Would you please restate the data exactly as it stands, apart from the pictures?

Dataset excerpts:
-.-.-
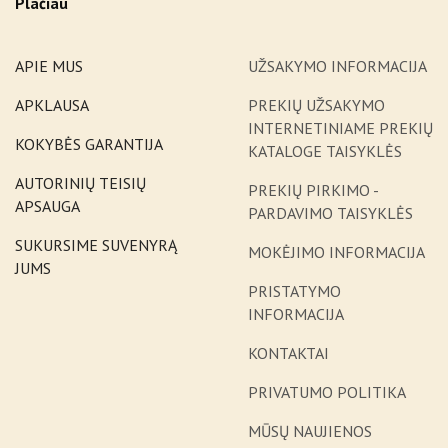
Plačiau
APIE MUS
UŽSAKYMO INFORMACIJA
APKLAUSA
PREKIŲ UŽSAKYMO
INTERNETINIAME PREKIŲ
KOKYBĖS GARANTIJA
KATALOGE TAISYKLĖS
AUTORINIŲ TEISIŲ
PREKIŲ PIRKIMO -
APSAUGA
PARDAVIMO TAISYKLĖS
SUKURSIME SUVENYRĄ
MOKĖJIMO INFORMACIJA
JUMS
PRISTATYMO
INFORMACIJA
KONTAKTAI
PRIVATUMO POLITIKA
MŪSŲ NAUJIENOS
-.-.-
Answer for this exercise:
Plačiau
APIE MUS
UŽSAKYMO INFORMACIJA
APKLAUSA
PREKIŲ UŽSAKYMO
INTERNETINIAME PREKIŲ
KOKYBĖS GARANTIJA
KATALOGE TAISYKLĖS
AUTORINIŲ TEISIŲ
PREKIŲ PIRKIMO -
APSAUGA
PARDAVIMO TAISYKLĖS
SUKURSIME SUVENYRĄ
MOKĖJIMO INFORMACIJA
JUMS
PRISTATYMO
INFORMACIJA
KONTAKTAI
PRIVATUMO POLITIKA
MŪSŲ NAUJIENOS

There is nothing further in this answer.